Photo Information

Lance Cpl. Ashley Tichensky, a motor-transportation operator with Transportation Services Company, Combat Logistics Battalion 2, poses beside her Purple Heart Medal painting at the battalion headquarters building at Camp Lejeune, N.C., May 5, 2016. During the past month, Tichensky spent roughly 15 hours drawing and painting a replica of the medal to represent her battalion’s Marines who have been awarded this military decoration during their service. (U.S. Marine Corps photo by Cpl. Kaitlyn V. Klein/Released)

Photo by Cpl. Kaitlyn V. Klein

Mural stands to honor CLB-2’s past, encourage pride

11 May 2016 | Cpl. Kaitlyn V. Klein 10th Marine Regiment


Hand-painted inside Combat Logistics Battalion 2’s headquarters building stands a 7.5-foot-tall rendition of one of the most recognized and respected medals awarded to members of the U.S. armed forces.

The Purple Heart, an award rich with honor and history dating back to the American Revolution, is recognized by its purple enamel heart showing a relief profile of George Washington in the Continental Army uniform. Lance Cpl. Ashley Tichensky has already spent over 110 hours drawing and painting a replica of the medal to represent her battalion’s Marines who have been awarded this military decoration during their service.

 “When I first heard about the meaning behind [the medal], especially with how the Marines earned it, I was touched by it,” said Tichensky, a motor-transportation operator with Transportation Services Company, Combat Logistics Battalion 2. “My great-grandfather was in World War II, and he earned his Purple Heart during the Battle of Normandy. I can see how much [this mural] means.”

Just to the left of Tichensky’s painting is a double-column of names, recording Marines of CLB-2 who have earned the award. 104 in total upon completion, these names represent a significant part of the battalion’s history, including multiple deployments in support of Operation Iraqi Freedom and Operation Enduring Freedom. Displayed to honor their sacrifice, the mural serves as a reminder to the lineage of greatness for every Marine that passes by.
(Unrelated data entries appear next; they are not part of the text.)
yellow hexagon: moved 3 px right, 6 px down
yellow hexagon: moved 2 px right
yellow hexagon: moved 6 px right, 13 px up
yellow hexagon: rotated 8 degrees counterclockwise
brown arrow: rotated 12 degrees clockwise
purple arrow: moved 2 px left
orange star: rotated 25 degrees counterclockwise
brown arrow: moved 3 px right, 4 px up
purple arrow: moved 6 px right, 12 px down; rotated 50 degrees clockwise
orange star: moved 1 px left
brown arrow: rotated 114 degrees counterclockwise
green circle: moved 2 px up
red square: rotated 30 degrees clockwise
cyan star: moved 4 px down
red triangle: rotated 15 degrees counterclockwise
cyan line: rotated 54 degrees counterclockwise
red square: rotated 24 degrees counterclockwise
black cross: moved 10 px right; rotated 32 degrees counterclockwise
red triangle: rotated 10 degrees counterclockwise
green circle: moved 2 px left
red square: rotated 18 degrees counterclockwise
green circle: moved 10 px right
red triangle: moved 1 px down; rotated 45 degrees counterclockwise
 “When CLB-2 started standing up to go to Crisis Response, a lot of people started coming in, and the unit started getting bigger,” said Maj. James Fuller,  officer in charge of the CLB-2 element at Camp Lejeune. “There was a big push across the battalion to remember where you come from. We needed something to say, ‘Here are the same Marines that you are standing shoulder-to-shoulder with, and this is the sacrifice that they gave.’ This is their history, and this is their unit.”
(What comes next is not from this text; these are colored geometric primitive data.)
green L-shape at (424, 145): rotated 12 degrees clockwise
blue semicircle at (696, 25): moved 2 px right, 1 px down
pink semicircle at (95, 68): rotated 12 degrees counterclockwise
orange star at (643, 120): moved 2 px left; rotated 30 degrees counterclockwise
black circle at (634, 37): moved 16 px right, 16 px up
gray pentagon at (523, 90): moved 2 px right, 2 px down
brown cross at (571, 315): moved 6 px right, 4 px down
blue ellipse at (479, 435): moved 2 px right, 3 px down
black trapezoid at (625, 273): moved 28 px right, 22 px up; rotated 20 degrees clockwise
Once Fuller and 1st Sgt. Jack Waller, acting sergeant major with the Lejeune-based CLB-2element, had the idea to bring that reminder of their unit’s warfighting history to the battalion, Waller knew Tichensky  had the perfect combination of skill and motivation for the job.

 “You can tell that she has a passion for it,” said Waller. “She was the perfect fit for the message we are trying to convey to the unit. This is a reminder of who we are as Marines, and something that we can look to and be proud of.”

Fuller described the mural as a focus of conversation for many Marines in the battalion, old and new.

 “When you see it, when you see the detail, you look at Washington and you’re almost drawn into it,” said Fuller. “You step back and look at all the names on there, and the full force of it just hits you. You realize where this unit has been and where it’s going. [Tichensky] was able to take this idea and make it into a reality, in a way that I could have never imagined.”